Extracted entries below:
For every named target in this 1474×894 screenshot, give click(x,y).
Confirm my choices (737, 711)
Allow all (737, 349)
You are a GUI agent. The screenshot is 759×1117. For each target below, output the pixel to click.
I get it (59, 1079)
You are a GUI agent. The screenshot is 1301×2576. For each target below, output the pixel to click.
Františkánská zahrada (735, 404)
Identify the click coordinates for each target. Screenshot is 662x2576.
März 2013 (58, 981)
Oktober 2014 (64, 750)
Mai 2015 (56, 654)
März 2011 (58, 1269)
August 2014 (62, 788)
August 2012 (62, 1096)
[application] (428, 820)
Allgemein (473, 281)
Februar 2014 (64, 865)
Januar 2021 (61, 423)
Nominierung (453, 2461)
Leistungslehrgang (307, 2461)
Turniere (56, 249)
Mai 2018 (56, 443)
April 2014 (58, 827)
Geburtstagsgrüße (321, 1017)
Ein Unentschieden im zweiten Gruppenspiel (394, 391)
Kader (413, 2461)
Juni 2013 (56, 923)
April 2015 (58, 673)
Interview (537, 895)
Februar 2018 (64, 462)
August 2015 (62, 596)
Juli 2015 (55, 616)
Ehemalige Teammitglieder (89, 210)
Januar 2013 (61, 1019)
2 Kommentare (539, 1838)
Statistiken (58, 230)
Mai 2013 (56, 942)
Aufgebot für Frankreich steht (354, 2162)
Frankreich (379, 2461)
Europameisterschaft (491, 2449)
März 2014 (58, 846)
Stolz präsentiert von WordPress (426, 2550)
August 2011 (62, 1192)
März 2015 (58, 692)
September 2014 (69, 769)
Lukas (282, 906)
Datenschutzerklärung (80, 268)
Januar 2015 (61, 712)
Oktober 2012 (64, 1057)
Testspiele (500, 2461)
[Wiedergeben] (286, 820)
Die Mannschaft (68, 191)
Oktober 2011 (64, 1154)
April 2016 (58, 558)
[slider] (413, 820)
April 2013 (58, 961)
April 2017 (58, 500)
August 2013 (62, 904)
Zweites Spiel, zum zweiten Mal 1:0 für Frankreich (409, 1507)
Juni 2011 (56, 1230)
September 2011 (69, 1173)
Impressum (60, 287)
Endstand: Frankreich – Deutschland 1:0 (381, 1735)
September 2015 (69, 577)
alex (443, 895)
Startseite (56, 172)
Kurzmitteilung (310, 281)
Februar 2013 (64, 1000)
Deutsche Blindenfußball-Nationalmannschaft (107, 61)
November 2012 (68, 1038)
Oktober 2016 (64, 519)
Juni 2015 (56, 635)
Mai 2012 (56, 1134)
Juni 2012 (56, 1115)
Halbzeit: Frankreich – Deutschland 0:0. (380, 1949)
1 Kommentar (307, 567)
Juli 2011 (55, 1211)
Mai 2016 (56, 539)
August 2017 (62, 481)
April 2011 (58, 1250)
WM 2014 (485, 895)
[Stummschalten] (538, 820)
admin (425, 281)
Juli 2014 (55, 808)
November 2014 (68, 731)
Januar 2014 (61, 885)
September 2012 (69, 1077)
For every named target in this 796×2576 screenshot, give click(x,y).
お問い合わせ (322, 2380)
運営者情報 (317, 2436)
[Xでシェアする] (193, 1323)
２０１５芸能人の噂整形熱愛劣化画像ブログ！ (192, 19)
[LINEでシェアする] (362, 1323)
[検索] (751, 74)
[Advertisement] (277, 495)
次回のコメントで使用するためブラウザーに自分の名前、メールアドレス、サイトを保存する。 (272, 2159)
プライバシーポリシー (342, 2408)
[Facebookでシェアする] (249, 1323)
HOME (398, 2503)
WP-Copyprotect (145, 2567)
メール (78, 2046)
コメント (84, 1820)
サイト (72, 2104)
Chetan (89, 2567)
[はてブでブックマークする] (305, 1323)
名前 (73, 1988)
End of Extracted entries.
** Problem requirements **
Exact copies of every record are required, so retype them in full.

** Written response **
For every named target in this 1474×894 screenshot, give click(x,y).
Confirm my choices (737, 711)
Allow all (737, 349)
You are a GUI agent. The screenshot is 759×1117. For each target below, output the pixel to click.
I get it (59, 1079)
You are a GUI agent. The screenshot is 1301×2576. For each target below, output the pixel to click.
Františkánská zahrada (735, 404)
Identify the click coordinates for each target. Screenshot is 662x2576.
März 2013 (58, 981)
Oktober 2014 (64, 750)
Mai 2015 (56, 654)
März 2011 (58, 1269)
August 2014 (62, 788)
August 2012 (62, 1096)
[application] (428, 820)
Allgemein (473, 281)
Februar 2014 (64, 865)
Januar 2021 (61, 423)
Nominierung (453, 2461)
Leistungslehrgang (307, 2461)
Turniere (56, 249)
Mai 2018 (56, 443)
April 2014 (58, 827)
Geburtstagsgrüße (321, 1017)
Ein Unentschieden im zweiten Gruppenspiel (394, 391)
Kader (413, 2461)
Juni 2013 (56, 923)
April 2015 (58, 673)
Interview (537, 895)
Februar 2018 (64, 462)
August 2015 (62, 596)
Juli 2015 (55, 616)
Ehemalige Teammitglieder (89, 210)
Januar 2013 (61, 1019)
2 Kommentare (539, 1838)
Statistiken (58, 230)
Mai 2013 (56, 942)
Aufgebot für Frankreich steht (354, 2162)
Frankreich (379, 2461)
Europameisterschaft (491, 2449)
März 2014 (58, 846)
Stolz präsentiert von WordPress (426, 2550)
August 2011 (62, 1192)
März 2015 (58, 692)
September 2014 (69, 769)
Lukas (282, 906)
Datenschutzerklärung (80, 268)
Januar 2015 (61, 712)
Oktober 2012 (64, 1057)
Testspiele (500, 2461)
[Wiedergeben] (286, 820)
Die Mannschaft (68, 191)
Oktober 2011 (64, 1154)
April 2016 (58, 558)
[slider] (413, 820)
April 2013 (58, 961)
April 2017 (58, 500)
August 2013 (62, 904)
Zweites Spiel, zum zweiten Mal 1:0 für Frankreich (409, 1507)
Juni 2011 (56, 1230)
September 2011 (69, 1173)
Impressum (60, 287)
Endstand: Frankreich – Deutschland 1:0 (381, 1735)
September 2015 (69, 577)
alex (443, 895)
Startseite (56, 172)
Kurzmitteilung (310, 281)
Februar 2013 (64, 1000)
Deutsche Blindenfußball-Nationalmannschaft (107, 61)
November 2012 (68, 1038)
Oktober 2016 (64, 519)
Juni 2015 (56, 635)
Mai 2012 (56, 1134)
Juni 2012 (56, 1115)
Halbzeit: Frankreich – Deutschland 0:0. (380, 1949)
1 Kommentar (307, 567)
Juli 2011 (55, 1211)
Mai 2016 (56, 539)
August 2017 (62, 481)
April 2011 (58, 1250)
WM 2014 (485, 895)
[Stummschalten] (538, 820)
admin (425, 281)
Juli 2014 (55, 808)
November 2014 (68, 731)
Januar 2014 (61, 885)
September 2012 (69, 1077)
For every named target in this 796×2576 screenshot, give click(x,y).
お問い合わせ (322, 2380)
運営者情報 (317, 2436)
[Xでシェアする] (193, 1323)
２０１５芸能人の噂整形熱愛劣化画像ブログ！ (192, 19)
[LINEでシェアする] (362, 1323)
[検索] (751, 74)
[Advertisement] (277, 495)
次回のコメントで使用するためブラウザーに自分の名前、メールアドレス、サイトを保存する。 (272, 2159)
プライバシーポリシー (342, 2408)
[Facebookでシェアする] (249, 1323)
HOME (398, 2503)
WP-Copyprotect (145, 2567)
メール (78, 2046)
コメント (84, 1820)
サイト (72, 2104)
Chetan (89, 2567)
[はてブでブックマークする] (305, 1323)
名前 (73, 1988)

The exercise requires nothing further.